Ad esempio, nessuno biasimerebbe un genitore che impedisce al figlio di correre in una strada a grande traffico. Quindi perché si dovrebbe biasimare un genitore che si preoccupa a che ora rientra la sera quel figlio, con pochi anni in più, oppure a quale età esce con le ragazze, o se fa uso di droga o della pornografia o se trasgredisce sessualmente? No, noi prendiamo decisioni, diciamo la nostra opinione e riaffermiamo i nostri valori, in breve diamo dei “giudizi intermedi” in continuazione, o almeno dovremmo.

“Gli altri non hanno il loro libero arbitrio?”

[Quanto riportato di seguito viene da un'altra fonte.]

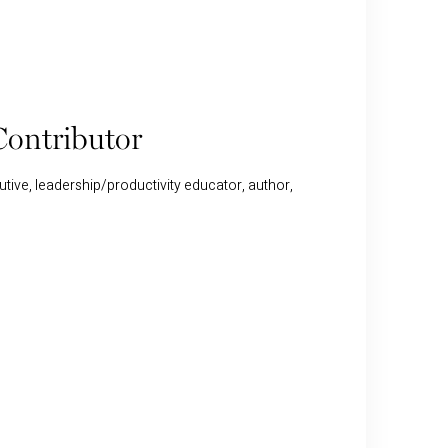
ontributor
tive, leadership/productivity educator, author,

I giovani possono chiedersi, riguardo all’applicabilità universale di una posizione presa della Chiesa: “Certo, noi sappiamo come dovremmo comportarci, ma perché dobbiamo obbligare gli altri ad accettare le nostre norme? Non hanno il loro libero arbitrio? Non siamo orgogliosi o critici se forziamo le nostre credenze sugli altri, chiedendo loro di agire come noi, in un certo modo?” In queste situazioni dovrete avere la sensibilità per spiegare perché si difendono alcuni principi e ci si oppone ad alcuni peccati ovunque essi siano perché le questioni e le leggi coinvolte non sono solo sociali o politiche, ma eterne nelle loro conseguenze. E anche se non vogliamo offendere coloro che la pensano diversamente da noi, siamo ancora più ansiosi di non offendere Dio.

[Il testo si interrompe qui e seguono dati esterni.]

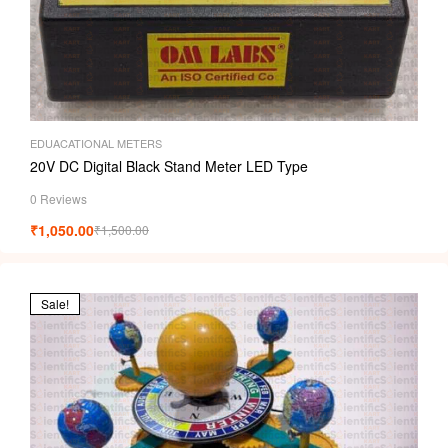
EDUACATIONAL METERS
20V DC Digital Black Stand Meter LED Type
0 Reviews
₹
1,050.00
₹
1,500.00
Sale!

È un po’ come se un giovane poco più che adolescente dicesse: “Ora che posso guidare, so che devo fermarmi al semaforo rosso, ma vogliamo davvero essere critici e cercare di obbligare tutti gli altri a fermarsi quando è rosso?” Quindi dovrete spiegare perché speriamo che tutti si fermino al semaforo rosso. E dovrete farlo senza sminuire coloro che trasgrediscono o che credono diversamente da noi, perché, sì, hanno il loro libero arbitrio morale. Ma non mettete mai in dubbio che c’è un pericolo intorno a noi se alcuni scelgono di non obbedire.

Miei giovani amici, c’è una grande varietà di convinzioni in questo mondo, e c’è il libero arbitrio morale per tutti, ma nessuno è autorizzato ad agire come se Dio fosse muto su questi argomenti o se i comandamenti avessero valore solo se hanno l’approvazione pubblica.

Non conosco capacità più importante e integrità maggiore da dimostrare che quella di seguire questo cammino con sollecitudine, prendendo una posizione morale secondo ciò che Dio ha dichiarato e secondo le leggi che ha dato, ma con compassione, comprensione e grande carità. Parlo di una cosa difficile da fare: fare una perfetta distinzione tra il peccato e il peccatore! Sono poche le distinzioni più difficili da fare e anche da spiegare, ma dobbiamo cercare di fare amorevolmente proprio questo.

Note

  1. George MacDonald, The Unspoken Sermons (2011), 264.

  2. Vedere Dallin H. Oaks, “‘Judge Not’ and Judging”, Ensign, agosto 1999, 6–13.